I like this book very much but cannot say that I have assimilated much of it yet. But it describes a line of thinking which I think is going to come into its own over the course of this new century. The bibliography is excellent.

Mereology all begins with Husserl's Logical Investigations in 1901. These have little impact, and were not translated into English until 1970. Whitehead writes on related subjects, but he made for notoriously hard reading. (In the 1980s, Bowman Clarke splendidly corrects Whitehead's theory.) The American Theodore De Laguna adds his 2 cents worth in 1922. Lesniewski in Poland writes fascinating stuff on this topic, but nobody understands him except his brilliant student Tarski, who writes a nice little introduction but buries it as a technical appendix to a British book on mathematical biology. The USA philosopher Nelson Goodman finally produces a user-friendly version, and calls it the calculus of individuals. Nobody pays much attention, and that's a pity.

The formal theory of part and whole finally takes off in the 1960s and now flourishes. Parts and Places is an excellent university level introduction to this theory, known as mereology.
Mereology is seen as a type of philosophy, and Casati and Varzi are most definitely highly competent philosophers writing in the relaxed manner of contemporary English language philosophy. But I submit that mereology is a form of math, altho' one unlike the chicken tracks that pass for math nowadays. This is math as math should be. Here's a little giveaway. C&S, like Peter Simons, refuse to apply mereology to abstract entities, and focus exclusively on material ones. Result? They are, IMHO, doing a sort of deep geometry. Another giveaway: C&S often mention topology.

Like it or not, contemporary metaphysics has grown ever more mereological in flavor. Mereology is useful for cognitive science, and probably for linguistics. It may find applications in physics, can't say for sure. David Lewis, in his "Parts of Classes" convinced me that a mereological refoundation of ZF set theory was possible. I believe, along with Richard Martin (1916-85) that all of mathematics will eventually be recast on mereological lines. Many of the details have already been worked out; consult any topology text. If mereology displaces set theory, P&P and "Holes" become classics.

Mereology is first order logic with equality and a primitive dyadic predicate interpreted as "is included in" or "is part of".
If you grant the useful fiction of a null individual, then much
of the mathematics of mereology is good old Boolean algebra. Otherwise mereology is a join semilattice.

This book has a close competitor: Peter Simons's "Parts" of 1987.
The first 100 pages of Parts is a better introduction to the formalities of classical mereology than P&P. Sadly, he does not believe in that theory. Simons's bibliography is even more thorough than C&S's for the pre 1986 period. But Simons gets bogged down in philosophical issues. For instance, he thinks that mereology must be done with free logic instead of first order logic. He does not give the impression that mereology is a formal system with a promising future. C&S most definitely do.

Sometimes it seems like philosophy has been caught in amber since the days of Aristotle and Plato with the same tired arguments simply being restated. Or perhaps it is simply the fact that to be anywhere outside of the "box" in philosophy immediately makes one a crank.

Casati and Varzi have bucked the trend to rehash old ideas and have broken a lot of new and very interesting ground in mereotopology. That is, they have put the study of parts and wholes (mereology) on some firm footing by starting with some ideas from topology and creating a first level theory.

Funny as it seems, the area of describing the ontology of wholes and their parts has been very fuzzy since the days of Aristotle. Only in a very literary sense have this "minor" (only kidding, of course) area been explored in the history of philosophy; something the reader realizes very quickly a chapter into this book.

This book is not for the faint of heart or those without some background in formal expressions. I believe the authors have English as a second language and, although the language is proper, it is also somewhat formal. I kept hoping for some breaks for humour or at least some variation in language but this book is a bit relentless.

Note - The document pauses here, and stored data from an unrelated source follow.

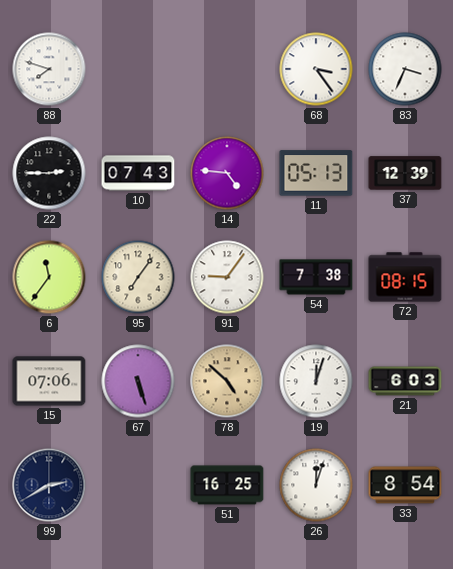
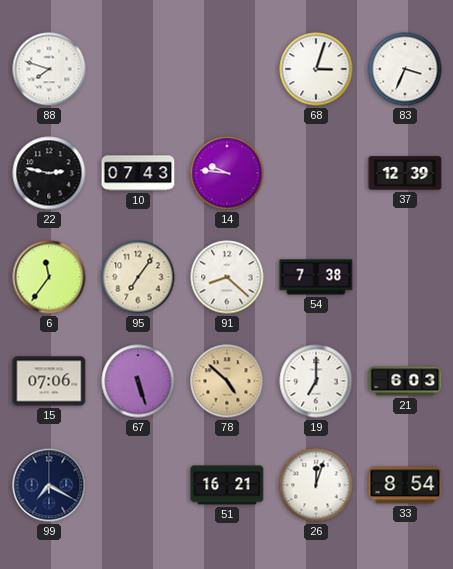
68: 3:24 -> 3:03
22: 2:45 -> 2:47
14: 4:46 -> 9:46
11: 05:13 -> none
91: 9:06 -> 8:22
72: 08:15 -> none
19: 12:03 -> 7:00
99: 2:40 -> 7:20
51: 16:25 -> 16:21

The authors develop many axioms for mereotopology for everything from "standard" topological relations up to holes and boundaries. Many relations we would consider to be basic (read: boring) and mundane are revealed in a new light when one attempts to formalize them.

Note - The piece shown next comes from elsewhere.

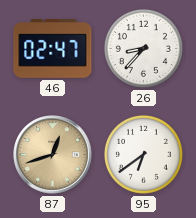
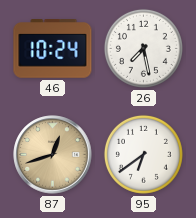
46: 02:47 -> 10:24
26: 8:37 -> 7:28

The only possible nit I would pick with the book is the fact that many areas have now recieved further treatment from the authors. In other words, I feel this book was released a bit too soon since, if one reads the papers at the author's websites, one sees the interesting developments. Particularly fiat boundaries, which are very interesting for many reasons, recieve only passing treatment in the book. One must read papers for more.

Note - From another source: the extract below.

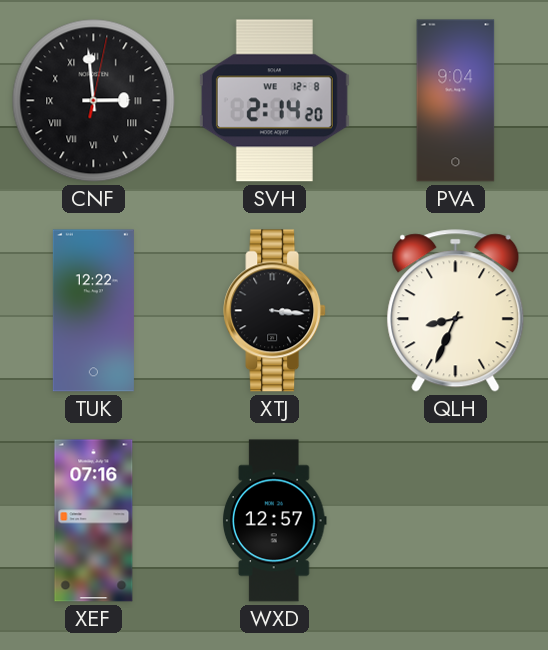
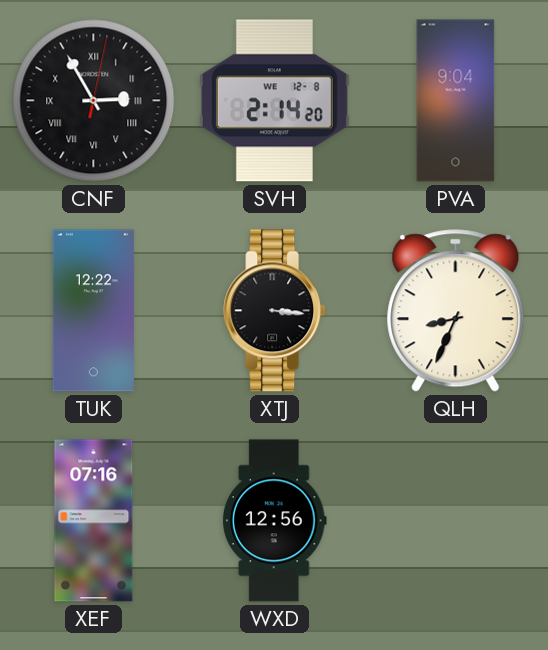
CNF: 2:59 -> 2:55
WXD: 12:57 -> 12:56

The authors also do not get into any epistemological arguments which I feel would not be out of place. Given that many axioms owe a great deal to how one defines "truth" the authors need a little more included in the book; they also have some very interesting ideas in this area.

Varzi and Casati offer a survey of philosophy far better than anything you'll find in textbooks and histories. Their's is a *demonstration* of philosophy: philosophy in action, applied to a ancient conundrum, yielding explanations and sometimes even answers. For all of you who are curious about what those philosophers were always doing arguing on the steps of the English department, why they would brush by you staring at the ground mumbling about ontology and reference, or just what in the world they've been up to for the past 2000 years--this is your book!